Obese Moms-to-be Show Abnormal Brain Activity in Developing Fetuses
By Natural News | February 19, 2013 4:25 PM EST
A recent study, presented on February 15, involving 16 pregnant women, divided evenly between obese and lean subjects, conducted at the Mother Infant Research Institute (MIRI) at Tufts Medical Center in Boston, "found that fetuses of obese women had differences in gene expression as early as the second trimester."
Apoptosis, a normal development process that fetuses go through involving programmed cell death, were found to be lowered during the gestation period of the obese women. Apoptosis is a critical, natural part of normal fetal neurodevelopment, essentially clearing out cells for new growth, a "pruning" process if you will.
Obese women having obese children often isn't all too surprising to moms, "but what might surprise them is the potential effect it has on the brain development," of the child, says Dr. Andrea Edlow, lead author of the study and fellow in Maternal-Fetal Medicine at Tufts Medical Center.
At conception, studies show, that a third of women in the U.S. are obese, a rapidly growing epidemic. Increased rates of children having postnatal neurodevelopmental abnormalities such as those with autistic behavior, it seems, can be linked to obesity. However, it is still too soon to know for sure the implications of these findings.
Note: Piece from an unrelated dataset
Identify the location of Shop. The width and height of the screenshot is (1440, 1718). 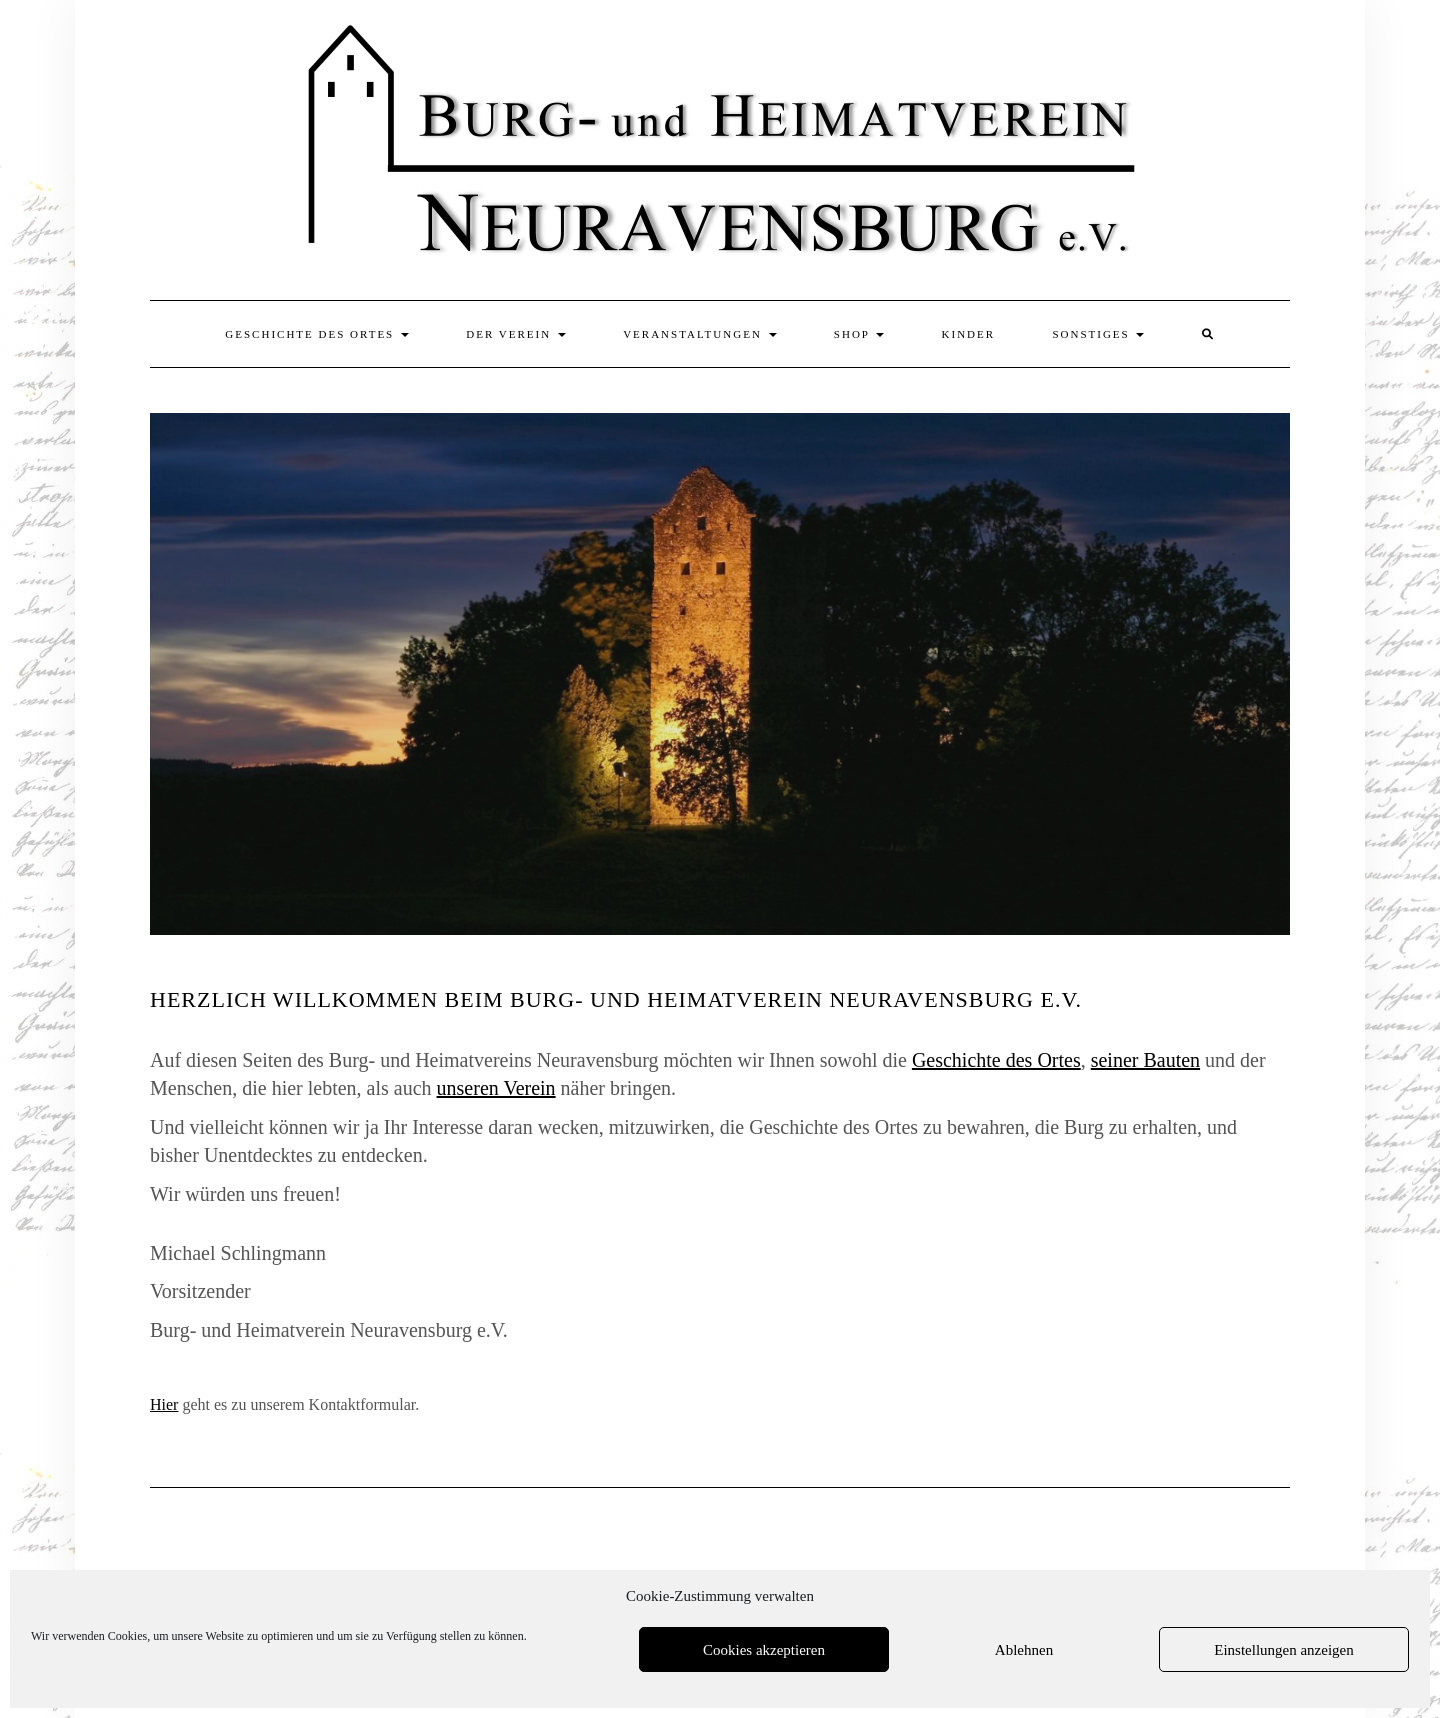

It is clear; though, that developing natural habits pre-conception will likely play a role in the healthy development of a child. However, it is difficult for many to accept the opposite being true.
Obesity during pregnancy linked to birth defects
This isn't the first study of it's kind. In 2009, a study conducted by researchers from Newcastle University and published in the Journal of the American Medical Association found that maternal obesity presents a higher chance of producing "children with birth defects than women of a healthier weight."
February 15, the findings of the study with specifics regarding brain development of a fetus and the role maternal obesity may play, was presented at the annual Pregnancy Meeting in San Francisco, California. Researchers from Tufts Medical Center were present.